Timing depends on how quickly both parties respond inside the portal. Realistically, expect 2-6 weeks from application to resolution if Guided Negotiation succeeds.
What to bring to Guided Negotiation
- The original fine letter from the corporation or property manager.
- Your condominium's bylaw (the registered version from Alberta Land Titles).
- A clear written statement of what you're asking the corporation to do — withdraw the fine, reduce it, change the underlying bylaw interpretation, etc.
- Any evidence supporting your position: photos, prior correspondence, board minutes, witness statements.
- If you've done a procedural-compliance check, the report — especially the CDRT compliance verdict section showing whether the notice substantially complied with CPR s.73.7 and s.73.8 and whether you were prejudiced.
A FineCheck report ($15) gives you a structured substantial-compliance + prejudice analysis you can drop directly into a Guided Negotiation chat. Check my fine →
Tone matters here
Guided Negotiation is the lowest-friction stage of the process. The owners who do best here are the ones who:
- State their position clearly and without personal attacks on the board or property manager.
- Frame the issue in substantial-compliance + prejudice terms (the framework the tribunal uses) rather than as “the notice is missing X, so it's invalid.”
- Offer a specific resolution — “withdraw the fine and I drop the application” — rather than demanding the corporation prove its case.
- Respond promptly to the moderator and the other side. Slow responses stretch the timeline and reduce the chance of settlement.

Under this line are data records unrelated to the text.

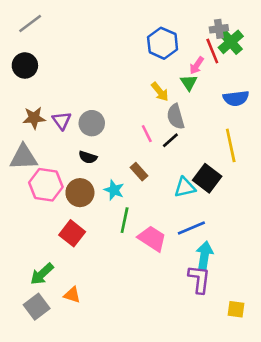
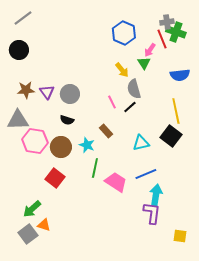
green cross: (231, 42) -> (176, 32), turned -30
black square: (207, 178) -> (171, 136), moved
orange triangle: (72, 295) -> (44, 225), moved

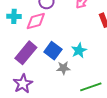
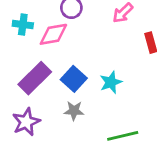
gray star: (63, 68) -> (74, 111), moved

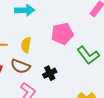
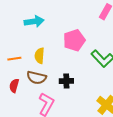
black cross: (50, 73) -> (66, 81), turned 32

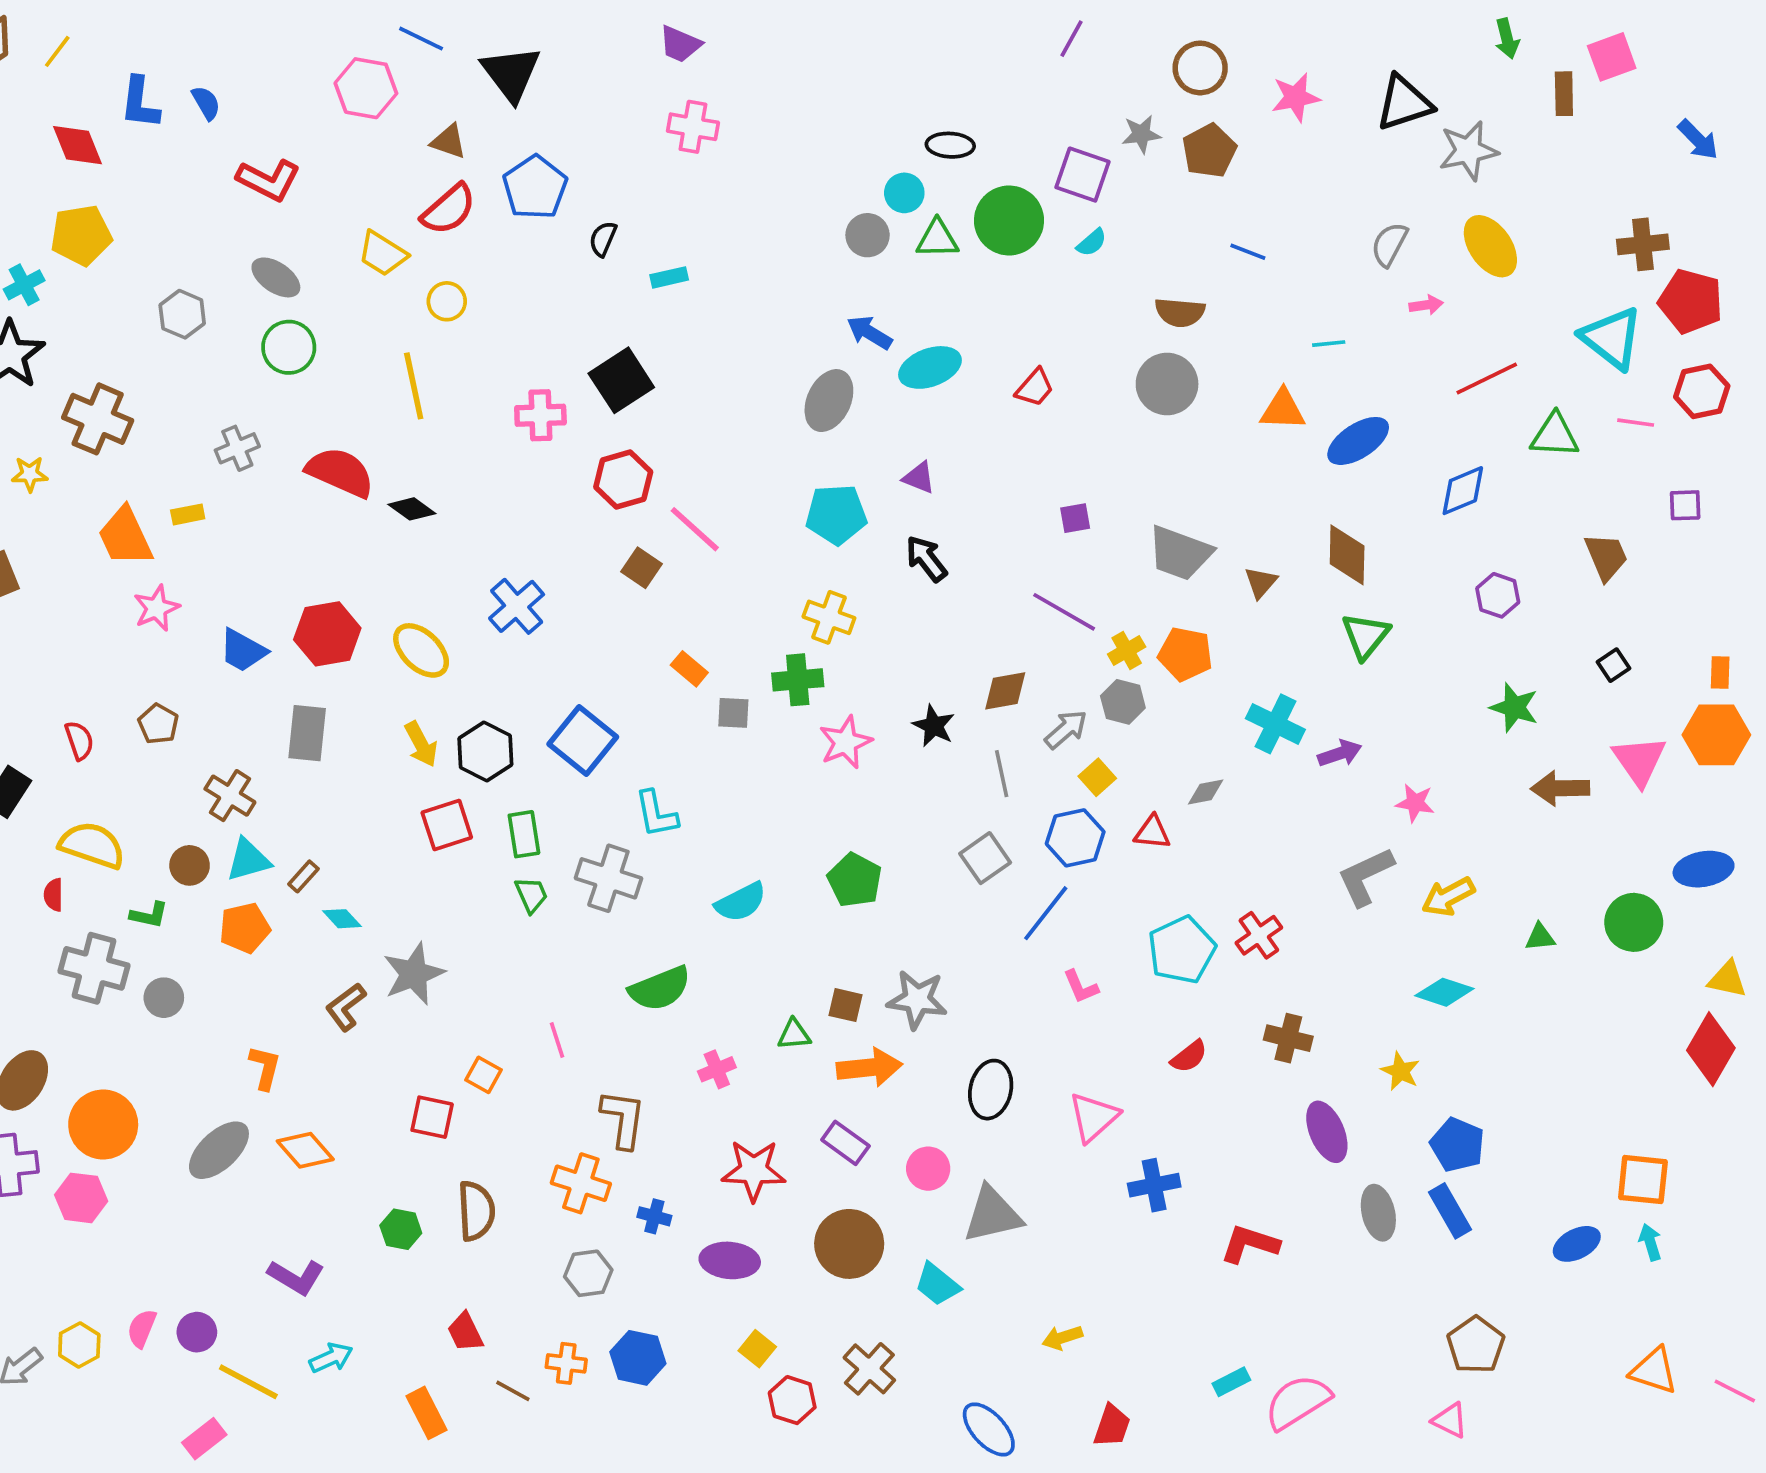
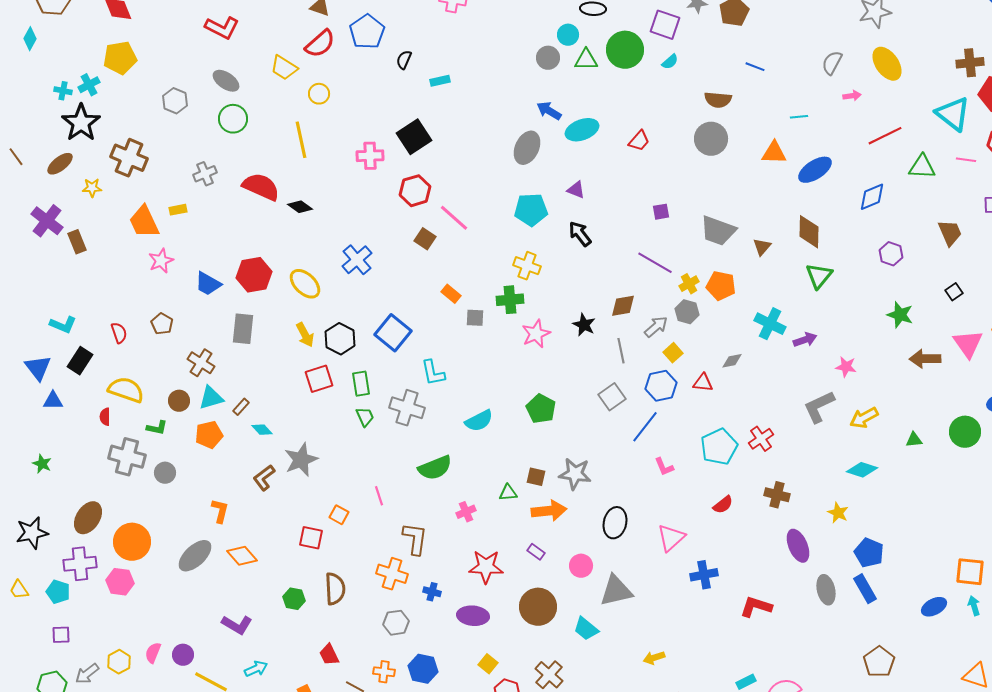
purple rectangle: (845, 1143) -> (536, 552), size x0.7

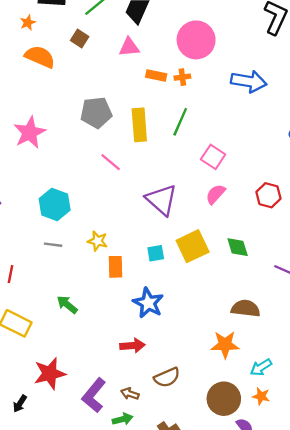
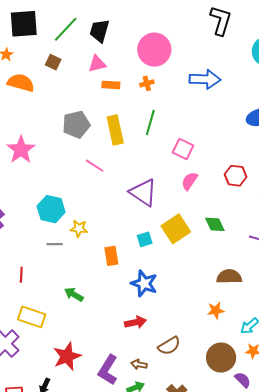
orange rectangle: (156, 75) -> (111, 85), moved
yellow star: (98, 241) -> (79, 229), moved
orange star: (225, 345) -> (216, 310), size x0.7

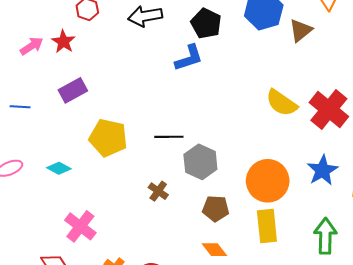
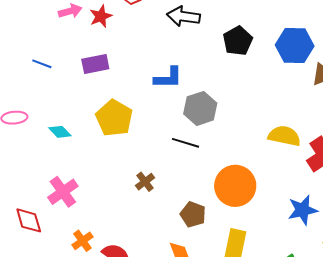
blue L-shape: (189, 58) -> (168, 78), moved
yellow semicircle: (282, 103) -> (284, 136), turned 140
black line: (169, 137) -> (186, 143), moved
gray hexagon: (200, 162) -> (200, 108), moved
orange circle: (268, 181) -> (235, 186), moved

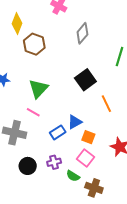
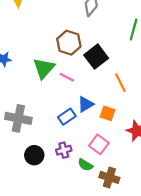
brown hexagon: (34, 44) -> (69, 43), moved
pink line: (33, 112) -> (67, 77), moved
orange square: (88, 137) -> (107, 113), moved

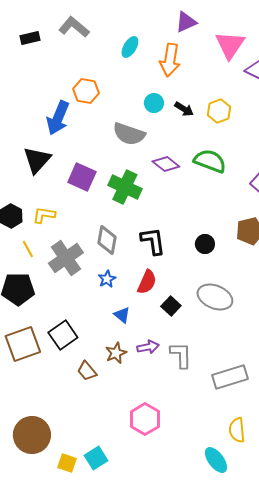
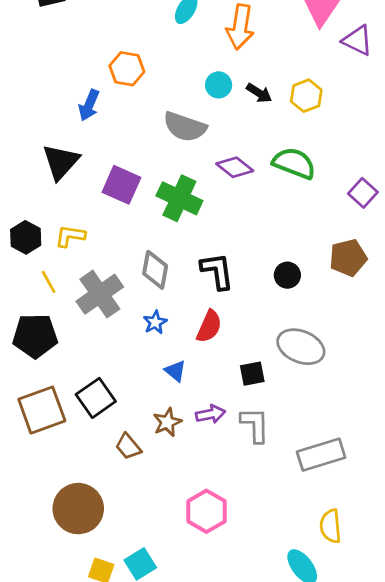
blue arrow: (58, 118) -> (89, 105), size x0.7
black square: (171, 306) -> (252, 374), moved, turned 36
brown circle: (32, 435) -> (78, 509), moved

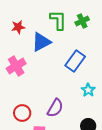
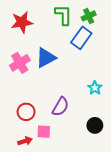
red star: (18, 27) -> (22, 22), size x1.5
blue triangle: (41, 42) -> (46, 58), moved
blue rectangle: (75, 61) -> (81, 38), moved

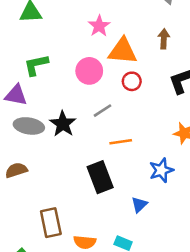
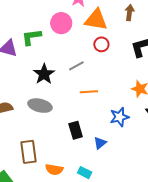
green L-shape: (36, 65) -> (31, 37), moved
pink circle: (89, 71) -> (61, 23), moved
gray ellipse: (29, 126) -> (40, 106), moved
black rectangle: (100, 177) -> (76, 130), moved, size x0.7

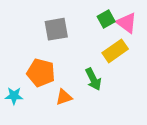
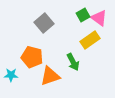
gray square: (56, 29) -> (44, 23), turned -30
orange triangle: (64, 97) -> (50, 76), size x1.5

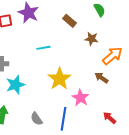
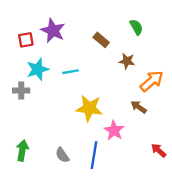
yellow star: (59, 79) -> (89, 108), turned -30
cyan star: (15, 85) -> (38, 69), moved
red arrow: (109, 118) -> (159, 150), moved

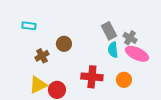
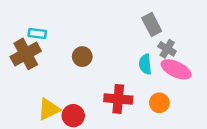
gray rectangle: (109, 31) -> (152, 24), moved
brown cross: (42, 56) -> (26, 54), moved, size x1.6

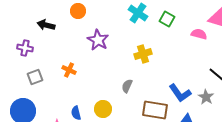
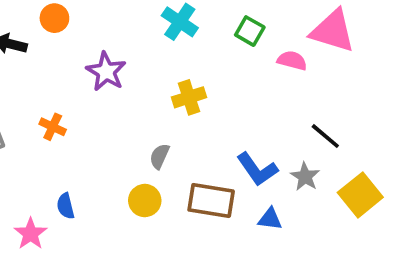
orange circle: (78, 11) -> (54, 18), moved
green square: (167, 19) -> (250, 31), moved
yellow circle: (103, 109) -> (145, 201), moved

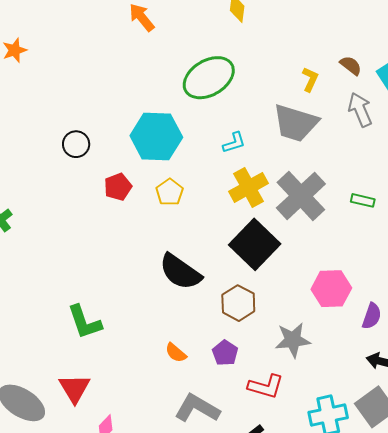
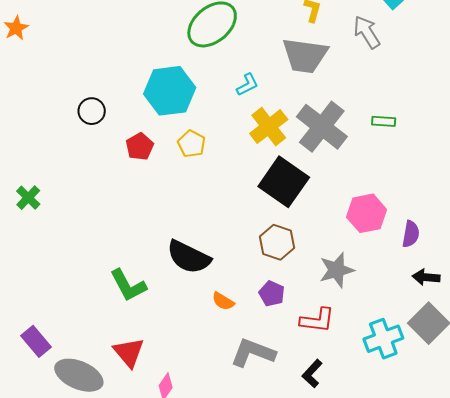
black semicircle: (180, 272) -> (189, 257), moved

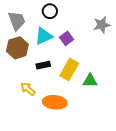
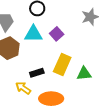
cyan triangle: (44, 36) -> (33, 34), turned 30
black rectangle: (43, 65) -> (37, 73), moved

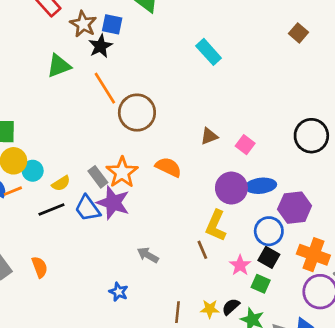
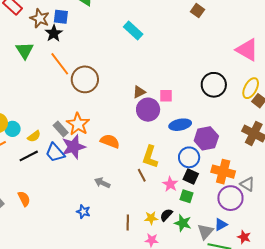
green triangle: (59, 66) -> (25, 50), turned -36
pink square: (245, 145) -> (166, 96), turned -32
orange semicircle: (168, 167) -> (110, 141), moved
purple circle: (231, 188) -> (148, 110), moved
purple star: (113, 203) -> (73, 147), turned -30

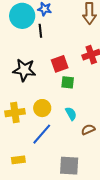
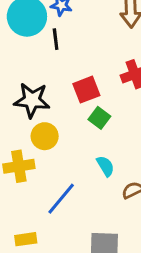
green square: (68, 82) -> (99, 118), turned 32
yellow circle: (42, 108) -> (45, 136), moved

If Guided Negotiation fails
The dispute moves to the next stage. The next step depends on what both parties want:
- If both parties agree to mediation, the case proceeds to Stage 2 — Mediation (a video conference with a CDRT Mediator, still inside the $150 fee for the first four hours).
- If either party refuses mediation, or mediation doesn't resolve things, the case proceeds to Stage 3 — Adjudication (a formal hearing, an extra $350).